Work instructions> Lines in the listing below that include the word "Facebook" need to be copied.
___ Source material
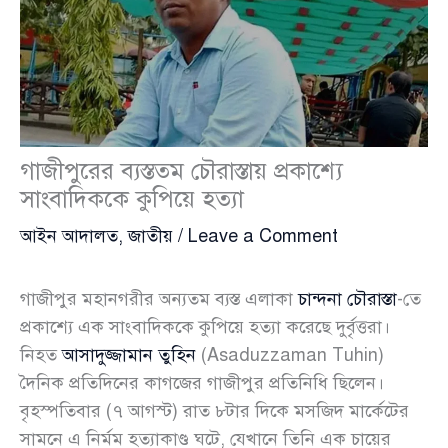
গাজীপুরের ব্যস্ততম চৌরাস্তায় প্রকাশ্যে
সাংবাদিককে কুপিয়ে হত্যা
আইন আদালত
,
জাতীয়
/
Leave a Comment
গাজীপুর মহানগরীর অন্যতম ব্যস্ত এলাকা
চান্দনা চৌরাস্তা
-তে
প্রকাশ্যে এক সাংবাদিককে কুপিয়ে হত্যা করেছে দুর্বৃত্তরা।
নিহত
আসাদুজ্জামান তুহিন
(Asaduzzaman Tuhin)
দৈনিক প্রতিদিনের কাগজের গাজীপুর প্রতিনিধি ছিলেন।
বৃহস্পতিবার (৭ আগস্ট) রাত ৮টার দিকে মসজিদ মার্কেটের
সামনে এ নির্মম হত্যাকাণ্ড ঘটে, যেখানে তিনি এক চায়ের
______
___ Source material
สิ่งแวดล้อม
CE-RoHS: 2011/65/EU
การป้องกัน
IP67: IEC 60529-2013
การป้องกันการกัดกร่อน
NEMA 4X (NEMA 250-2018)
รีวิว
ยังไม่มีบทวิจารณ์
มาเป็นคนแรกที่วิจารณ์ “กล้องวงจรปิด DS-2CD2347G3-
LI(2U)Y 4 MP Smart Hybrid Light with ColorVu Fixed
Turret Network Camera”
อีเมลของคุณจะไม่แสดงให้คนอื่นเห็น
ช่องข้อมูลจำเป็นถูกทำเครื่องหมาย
______
___ Source material
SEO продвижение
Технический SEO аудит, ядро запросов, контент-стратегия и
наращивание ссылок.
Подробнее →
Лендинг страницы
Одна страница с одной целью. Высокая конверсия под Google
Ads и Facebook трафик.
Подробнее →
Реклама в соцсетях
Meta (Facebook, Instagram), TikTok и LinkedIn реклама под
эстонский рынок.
______
Solution to this problem>
Ads и Facebook трафик.
Meta (Facebook, Instagram), TikTok и LinkedIn реклама под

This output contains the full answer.